Thanks for addressing the comments!
>
> include/linux/virtio_vsock.h | 9 +
> .../events/vsock_virtio_transport_common.h | 12 +-
> net/vmw_vsock/virtio_transport.c | 32 +++
> net/vmw_vsock/virtio_transport_common.c | 250 ++++++++++++++----
> 4 files changed, 241 insertions(+), 62 deletions(-)
LGTM!
Reviewed-by: Stefano Garzarella <[email protected]>
Hi Stefano,
thanks for review! So when this patchset will be merged to net-next,
I'll start sending next part of MSG_ZEROCOPY patchset, e.g. AF_VSOCK +
Documentation/ patches.
Thanks, Arseniy
On 16.09.2023 16:09, Arseniy Krasnov wrote:
> Hello,
>
> this patchset is first of three parts of another big patchset for
> MSG_ZEROCOPY flag support:
> https://lore.kernel.org/netdev/[email protected]/
>
> During review of this series, Stefano Garzarella <[email protected]>
> suggested to split it for three parts to simplify review and merging:
>
> 1) virtio and vhost updates (for fragged skbs) <--- this patchset
> 2) AF_VSOCK updates (allows to enable MSG_ZEROCOPY mode and read
> tx completions) and update for Documentation/.
> 3) Updates for tests and utils.
>
> This series enables handling of fragged skbs in virtio and vhost parts.

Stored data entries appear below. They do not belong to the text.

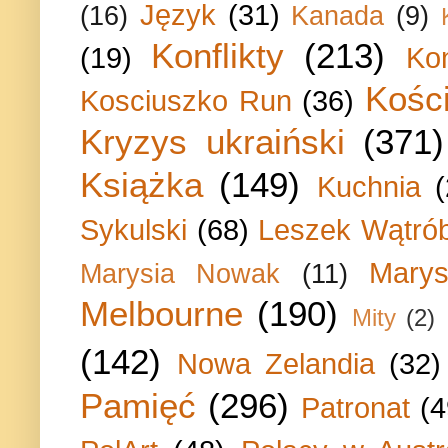
Język
(31)
(16)
Kanada
(9)
Konflikty
(213)
(19)
Ko
Kości
Kosciuszko Run
(36)
Kryzys ukraiński
(371)
Książka
(149)
Kuchnia
Sykulski
(68)
Leszek Wątrób
Marys
Marysia Nowak
(11)
Melbourne
(190)
Mity
(2)
(142)
Nowa Zelandia
(32)
Pamięć
(296)
Patronat
(4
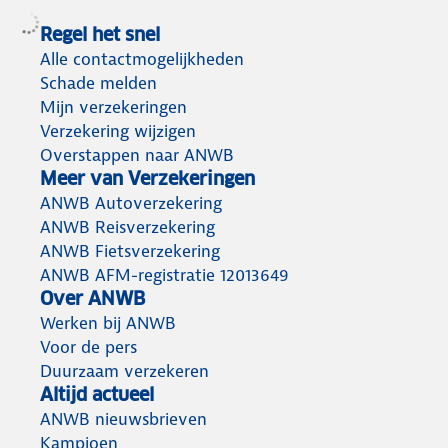
Regel het snel
Alle contactmogelijkheden
Schade melden
Mijn verzekeringen
Verzekering wijzigen
Overstappen naar ANWB
Meer van Verzekeringen
ANWB Autoverzekering
ANWB Reisverzekering
ANWB Fietsverzekering
ANWB AFM-registratie 12013649
Over ANWB
Werken bij ANWB
Voor de pers
Duurzaam verzekeren
Altijd actueel
ANWB nieuwsbrieven
Kampioen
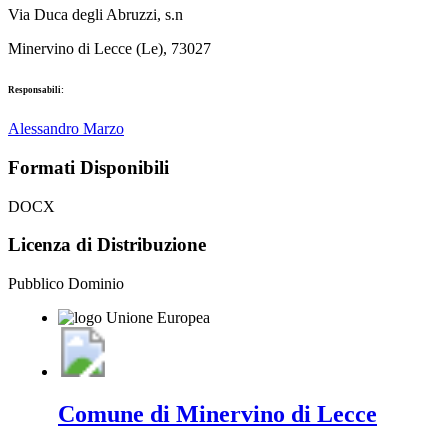
Via Duca degli Abruzzi, s.n
Minervino di Lecce (Le), 73027
Responsabili:
Alessandro Marzo
Formati Disponibili
DOCX
Licenza di Distribuzione
Pubblico Dominio
Comune di Minervino di Lecce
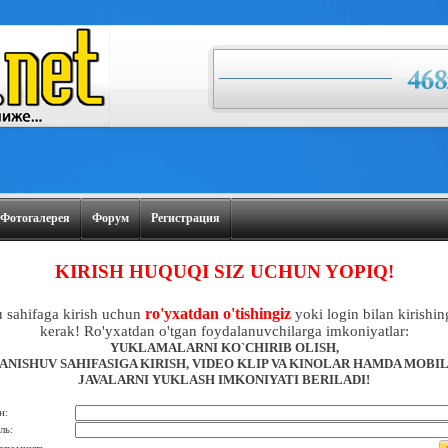
Фотогалерея
Форум
Регистрация
KIRISH HUQUQI SIZ UCHUN YOPIQ!
ro'yxatdan o'tishingiz
 sahifaga kirish uchun
yoki login bilan kirishin
kerak! Ro'yxatdan o'tgan foydalanuvchilarga imkoniyatlar:
YUKLAMALARNI KO`CHIRIB OLISH,
ANISHUV SAHIFASIGA KIRISH, VIDEO KLIP VA KINOLAR HAMDA MOBI
JAVALARNI YUKLASH IMKONIYATI BERILADI!
н:
ль:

> Newly logic won't be triggered, because SO_ZEROCOPY options is still
> impossible to enable at this moment (next bunch of patches from big
> set above will enable it).
>
> I've included changelog to some patches anyway, because there were some
> comments during review of last big patchset from the link above.
>
> Head for this patchset is:
> https://git.kernel.org/pub/scm/linux/kernel/git/netdev/net-next.git/commit/?id=f2fa1c812c91e99d0317d1fc7d845e1e05f39716
>
> Link to v1:
> https://lore.kernel.org/netdev/[email protected]/
> Link to v2:
> https://lore.kernel.org/netdev/[email protected]/
> Link to v3:
> https://lore.kernel.org/netdev/[email protected]/
> Link to v4:
> https://lore.kernel.org/netdev/[email protected]/
> Link to v5:
> https://lore.kernel.org/netdev/[email protected]/
> Link to v6:
> https://lore.kernel.org/netdev/[email protected]/
> Link to v7:
> https://lore.kernel.org/netdev/[email protected]/
> Link to v8:
> https://lore.kernel.org/netdev/[email protected]/
>
> Changelog:
> v3 -> v4:
> * Patchset rebased and tested on new HEAD of net-next (see hash above).
> v4 -> v5:
> * See per-patch changelog after ---.
> v5 -> v6:
> * Patchset rebased and tested on new HEAD of net-next (see hash above).
> * See per-patch changelog after ---.
> v6 -> v7:
> * Patchset rebased and tested on new HEAD of net-next (see hash above).
> * See per-patch changelog after ---.
> v7 -> v8:
> * Patchset rebased and tested on new HEAD of net-next (see hash above).
> * See per-patch changelog after ---.
> v8 -> v9:
> * Patchset rebased and tested on new HEAD of net-next (see hash above).
> * See per-patch changelog after ---.
>
> Arseniy Krasnov (4):
> vsock/virtio/vhost: read data from non-linear skb
> vsock/virtio: support to send non-linear skb
> vsock/virtio: non-linear skb handling for tap
> vsock/virtio: MSG_ZEROCOPY flag support
>
> drivers/vhost/vsock.c | 14 +-
> include/linux/virtio_vsock.h | 10 +
> .../events/vsock_virtio_transport_common.h | 12 +-
> net/vmw_vsock/virtio_transport.c | 92 +++++-
> net/vmw_vsock/virtio_transport_common.c | 307 ++++++++++++++----
> 5 files changed, 348 insertions(+), 87 deletions(-)
>
On Sat, Sep 16, 2023 at 04:09:14PM +0300, Arseniy Krasnov wrote:
> Hello,
>
> this patchset is first of three parts of another big patchset for
> MSG_ZEROCOPY flag support:
> https://lore.kernel.org/netdev/[email protected]/
>
> During review of this series, Stefano Garzarella <[email protected]>
> suggested to split it for three parts to simplify review and merging:
>
> 1) virtio and vhost updates (for fragged skbs) <--- this patchset
> 2) AF_VSOCK updates (allows to enable MSG_ZEROCOPY mode and read
> tx completions) and update for Documentation/.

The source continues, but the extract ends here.